Validation of individual candidates using the L1-GFP retrotransposition assay
To validate the genome-wide screen hits, we infected clonal Cas9/L1-GFP K562 cells with individual sgRNAs as previously described32, 3 independent mutant cell lines per gene, each with a different sgRNA (cloned into pMCB320 using BstXI/BlpI overhangs; mU6:sgRNA; EF1a:Puromycin-t2a-mCherry). See Table S3 for sgRNA sequences. The infected cells were selected against puromycin (1 μg/ml) for 3 days, recovered in fresh RPMI medium for 1 day, and dox-induced for 10 days. Then, the percentage of GFP(+) cells was measured on a BD Accuri C6 Flow Cytometer (GFP fluorescence detected in FL1 using 488 nm laser) after gating for live mCherry(+) cells.
CRISPR-mediated deletion of individual genes and intronic L1s
To delete genes in H9 ESCs, we cloned target sgRNAs in pSpCas9(BB)-2A-GFP (PX458) as described34. The sgRNA plasmids were prepared with the Nucleospin plasmid kit (Macherey Nagel) and transfected into H9 ESCs using Fugene following the manufacturer’s instructions. After 48-72 hrs, GFP-positive transfected cells were sorted and expanded. Gene depletion effects were validated by western blots.
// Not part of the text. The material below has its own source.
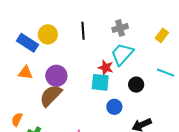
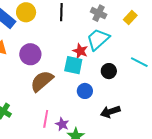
gray cross: (120, 28) -> (99, 13), turned 35
yellow rectangle: (162, 35) -> (130, 17), moved
brown semicircle: (51, 96) -> (42, 81), moved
To delete the L1 from the host gene intron, we designed sgRNAs targeting both upstream and downstream side of the L1 within the intron; one was cloned into pSpCas9(BB)-2A-BFP, while the other into pSpCas9(BB)-2A-GFP. The two sgRNA plasmids were mixed at 1:1 ratio and nucleofected into K562 cells via electroporation following the manufacturer’s instructions. After 48-72 hours, BFP/GFP-positive transfected cells were single-cell sorted and expanded. The genetic deletion effects were validated by PCR assay.
Western blotting
Live cells were lysed for 30 min at 4°C in protein extraction buffer (300 mM NaCl, 100 mM Tris pH 8, 0.2 mM EDTA, 0.1% NP40, 10% glycerol) with protease inhibitors and centrifuged to collect the supernatant lysate. The cell lysate was measured with Bradford reagent (Biorad), separated on SDS-PAGE gels and transferred to nitrocellulose membranes. The L1-reporter containing K562 cells had not been dox-induced when used for western blot assays characterizing endogenous L1_ORF1p levels (Fig. 2d and Extended Data Fig. 4k).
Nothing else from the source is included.